• Dataset entries
-*-*-
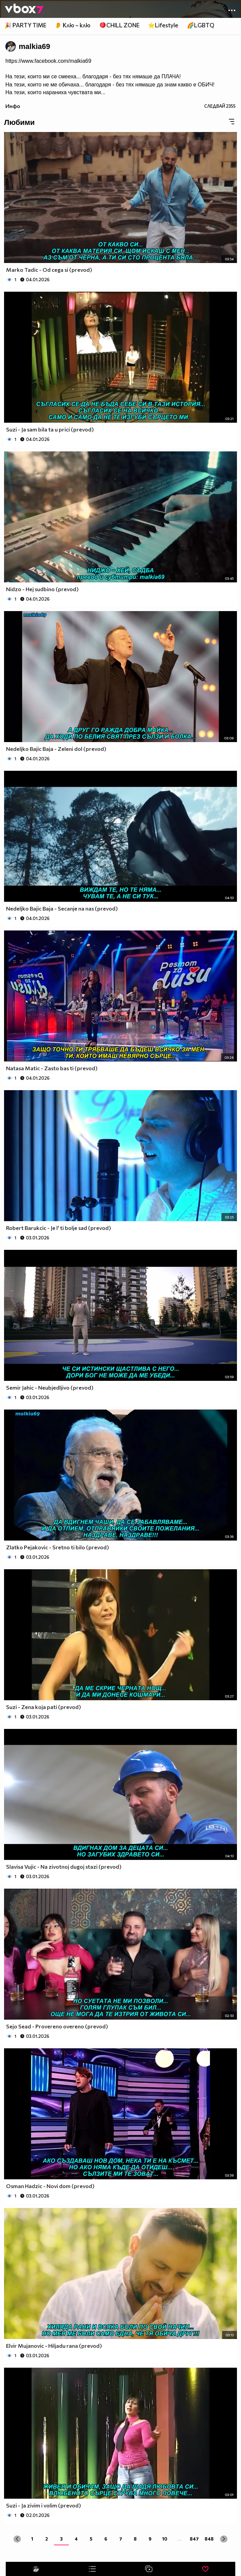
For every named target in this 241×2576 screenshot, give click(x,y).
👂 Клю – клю (72, 25)
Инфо (12, 106)
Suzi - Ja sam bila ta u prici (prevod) (50, 429)
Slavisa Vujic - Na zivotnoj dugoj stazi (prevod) (64, 1866)
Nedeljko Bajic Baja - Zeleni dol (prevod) (56, 748)
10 (164, 2539)
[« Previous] (17, 2539)
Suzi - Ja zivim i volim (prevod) (43, 2505)
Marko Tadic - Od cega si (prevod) (49, 269)
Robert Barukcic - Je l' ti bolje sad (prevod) (58, 1228)
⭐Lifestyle (163, 25)
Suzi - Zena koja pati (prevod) (43, 1707)
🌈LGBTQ (200, 25)
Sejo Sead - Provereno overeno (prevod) (57, 2026)
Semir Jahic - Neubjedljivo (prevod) (49, 1387)
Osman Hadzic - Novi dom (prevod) (50, 2186)
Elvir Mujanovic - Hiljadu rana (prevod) (54, 2345)
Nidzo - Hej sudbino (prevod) (42, 589)
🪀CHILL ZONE (119, 25)
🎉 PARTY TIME (25, 25)
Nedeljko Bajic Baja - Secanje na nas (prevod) (62, 908)
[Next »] (223, 2539)
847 (194, 2539)
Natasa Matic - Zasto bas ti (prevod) (52, 1068)
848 (209, 2539)
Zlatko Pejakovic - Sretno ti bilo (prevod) (57, 1547)
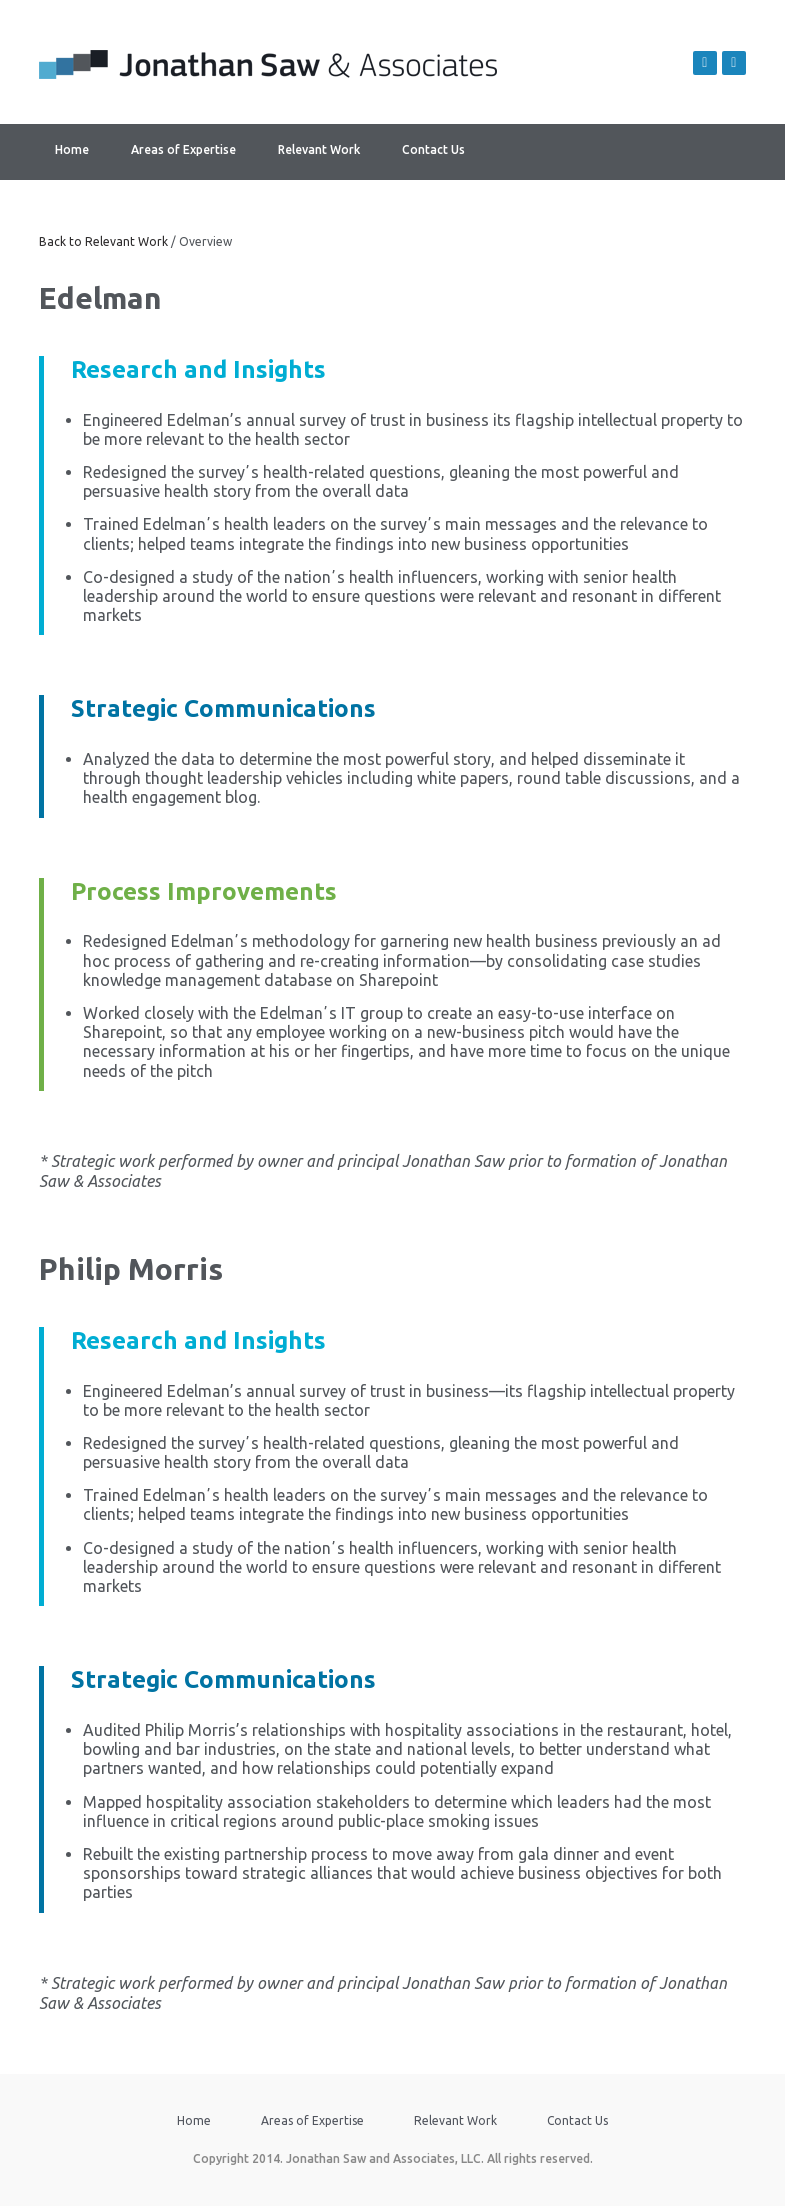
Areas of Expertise (183, 149)
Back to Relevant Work (103, 241)
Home (72, 149)
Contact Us (433, 149)
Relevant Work (319, 149)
-*-*-
• TASK
When you set down the records above, copy every line exactly and exclude the pictures.

• RESPONSE BELOW
For every named target in this 241×2576 screenshot, give click(x,y).
👂 Клю – клю (72, 25)
Инфо (12, 106)
Suzi - Ja sam bila ta u prici (prevod) (50, 429)
Slavisa Vujic - Na zivotnoj dugoj stazi (prevod) (64, 1866)
Nedeljko Bajic Baja - Zeleni dol (prevod) (56, 748)
10 (164, 2539)
[« Previous] (17, 2539)
Suzi - Ja zivim i volim (prevod) (43, 2505)
Marko Tadic - Od cega si (prevod) (49, 269)
Robert Barukcic - Je l' ti bolje sad (prevod) (58, 1228)
⭐Lifestyle (163, 25)
Suzi - Zena koja pati (prevod) (43, 1707)
🌈LGBTQ (200, 25)
Sejo Sead - Provereno overeno (prevod) (57, 2026)
Semir Jahic - Neubjedljivo (prevod) (49, 1387)
Osman Hadzic - Novi dom (prevod) (50, 2186)
Elvir Mujanovic - Hiljadu rana (prevod) (54, 2345)
Nidzo - Hej sudbino (prevod) (42, 589)
🪀CHILL ZONE (119, 25)
🎉 PARTY TIME (25, 25)
Nedeljko Bajic Baja - Secanje na nas (prevod) (62, 908)
[Next »] (223, 2539)
847 (194, 2539)
Natasa Matic - Zasto bas ti (prevod) (52, 1068)
848 (209, 2539)
Zlatko Pejakovic - Sretno ti bilo (prevod) (57, 1547)
Areas of Expertise (183, 149)
Back to Relevant Work (103, 241)
Home (72, 149)
Contact Us (433, 149)
Relevant Work (319, 149)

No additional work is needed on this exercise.